Bruce-ywj / ERNIE-RNA

Code of a structure-enhanced RNA language model named ERNIE-RNA
MIT License
12 stars 4 forks source link

ERNIE-RNA

This repository contains codes and pre-trained models for RNA feature extraction and secondary structure prediction model (ERNIE-RNA).
ERNIE-RNA is superior to the tested RNA feature extraction models (including RNA-FM) in the feature extraction task, and its effect in the secondary structure prediction task is better than RNAfold, UNI-RNA and others. You can find more details about ERNIE-RNA in our paper, ERNIE-RNA: An RNA Language Model with Structure-enhanced Representations

Overview

Table of contents - [Setup Environment](#Setup_Environment) - [Pre-trained Models](#Available_Pretrained_Models) - [Usage](#usage) - [ERNIE-RNA Embedding Generation](#ERNIE-RNA_Embedding_Generation) - [RNA Secondary Structure Prediction](#ERNIE-RNA_Structure_Prediction) - [Citations](#citations) - [License](#license)

Create Environment with Conda

First, download the repository and create the environment.

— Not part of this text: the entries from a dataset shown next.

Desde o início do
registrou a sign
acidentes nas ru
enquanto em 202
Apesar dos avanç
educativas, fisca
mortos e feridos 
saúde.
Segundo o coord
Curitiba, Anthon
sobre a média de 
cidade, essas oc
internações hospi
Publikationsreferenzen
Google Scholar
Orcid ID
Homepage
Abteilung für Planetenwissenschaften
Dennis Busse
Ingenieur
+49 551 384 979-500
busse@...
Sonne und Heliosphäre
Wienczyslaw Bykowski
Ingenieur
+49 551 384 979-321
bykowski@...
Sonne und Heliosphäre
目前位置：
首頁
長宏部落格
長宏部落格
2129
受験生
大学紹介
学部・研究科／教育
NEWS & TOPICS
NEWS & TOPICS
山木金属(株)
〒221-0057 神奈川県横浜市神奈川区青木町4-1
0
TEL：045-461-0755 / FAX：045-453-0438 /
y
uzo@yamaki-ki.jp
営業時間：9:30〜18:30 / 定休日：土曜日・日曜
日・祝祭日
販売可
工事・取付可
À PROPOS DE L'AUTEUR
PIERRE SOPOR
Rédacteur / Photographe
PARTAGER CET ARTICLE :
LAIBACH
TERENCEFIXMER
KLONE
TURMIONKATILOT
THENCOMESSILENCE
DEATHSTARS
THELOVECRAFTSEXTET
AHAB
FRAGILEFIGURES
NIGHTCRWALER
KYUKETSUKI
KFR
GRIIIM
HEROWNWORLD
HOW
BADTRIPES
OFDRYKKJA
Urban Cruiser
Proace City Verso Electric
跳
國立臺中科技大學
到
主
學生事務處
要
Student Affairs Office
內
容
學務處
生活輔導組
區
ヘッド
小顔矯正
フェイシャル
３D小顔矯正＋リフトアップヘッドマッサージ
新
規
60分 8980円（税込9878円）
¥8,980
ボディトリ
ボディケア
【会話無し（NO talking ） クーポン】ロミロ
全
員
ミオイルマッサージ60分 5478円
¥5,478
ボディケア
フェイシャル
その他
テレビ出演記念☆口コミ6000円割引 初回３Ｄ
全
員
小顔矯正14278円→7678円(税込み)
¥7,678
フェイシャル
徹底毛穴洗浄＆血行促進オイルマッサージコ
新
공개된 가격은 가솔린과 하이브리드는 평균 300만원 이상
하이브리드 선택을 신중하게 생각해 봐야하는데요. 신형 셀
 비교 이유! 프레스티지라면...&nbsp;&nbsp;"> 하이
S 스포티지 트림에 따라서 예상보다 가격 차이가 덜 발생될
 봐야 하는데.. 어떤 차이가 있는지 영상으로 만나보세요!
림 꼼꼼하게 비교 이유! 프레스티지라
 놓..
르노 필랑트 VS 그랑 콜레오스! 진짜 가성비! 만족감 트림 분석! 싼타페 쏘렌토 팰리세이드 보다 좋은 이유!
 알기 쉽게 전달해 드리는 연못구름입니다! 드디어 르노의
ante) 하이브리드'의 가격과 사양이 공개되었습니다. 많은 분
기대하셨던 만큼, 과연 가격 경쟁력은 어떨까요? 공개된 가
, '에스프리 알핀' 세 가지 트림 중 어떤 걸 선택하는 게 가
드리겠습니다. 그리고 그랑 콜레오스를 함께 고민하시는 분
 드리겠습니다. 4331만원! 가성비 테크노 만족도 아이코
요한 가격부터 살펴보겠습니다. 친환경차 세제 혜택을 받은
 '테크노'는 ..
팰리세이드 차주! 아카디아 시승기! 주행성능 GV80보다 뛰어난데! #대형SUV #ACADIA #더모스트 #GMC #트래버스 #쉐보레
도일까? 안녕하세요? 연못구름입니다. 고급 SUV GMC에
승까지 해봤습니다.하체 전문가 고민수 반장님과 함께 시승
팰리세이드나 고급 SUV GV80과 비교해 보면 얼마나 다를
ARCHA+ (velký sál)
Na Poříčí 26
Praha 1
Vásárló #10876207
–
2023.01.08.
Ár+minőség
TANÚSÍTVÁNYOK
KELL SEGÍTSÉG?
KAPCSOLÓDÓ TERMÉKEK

git clone https://github.com/Bruce-ywj/ERNIE-RNA.git
cd ./ERNIE-RNA
conda env create -f environment.yml

Then, activate the "ERNIE-RNA" environment.

conda activate ERNIE-RNA

Access pre-trained models.

There are two subfolders in the model folder, each folder has a link, and you can download the model in the link to the same directory. Or you can download both models from our drive

Apply ERNIE-RNA with Existing Scripts.

1. Embedding Extraction.

python extract_embedding.py --seqs_path='./data/test_seqs.txt' --device='cuda:0'

The model path parameters are set by default and do not need to be changed.

The corresponding feature extraction code is inside this file, and the sequence in the file can be modified when used.

In this file, you can use ERNIE-RNA (twod_mlm) for feature extraction.

Features include cls, tokens, atten_map.

2. Secondary structure prediction.

python predict_ss_rna.py  --seqs_path='./data/test_seqs.fasta' --device='cuda:0'

The model path parameters are set by default and do not need to be changed.

The corresponding feature extraction code is inside this file, and the sequence in the file can be modified when used.

This file will output the RNA secondary structure predicted by the two models (fine-tuned model and pre-trained model).

Citations

If you find the models useful in your research, please cite our work:

ERNIE-RNA: An RNA Language Model with Structure-enhanced Representations

Yin W, Zhang Z, He L, et al. ERNIE-RNA: An RNA Language Model with Structure-enhanced Representations[J]. bioRxiv, 2024: 2024.03. 17.585376.

We use fairseq sequence modeling framework to train our RNA language modeling. We very appreciate this excellent work!

License

This source code is licensed under the MIT license found in the LICENSE file in the root directory of this source tree.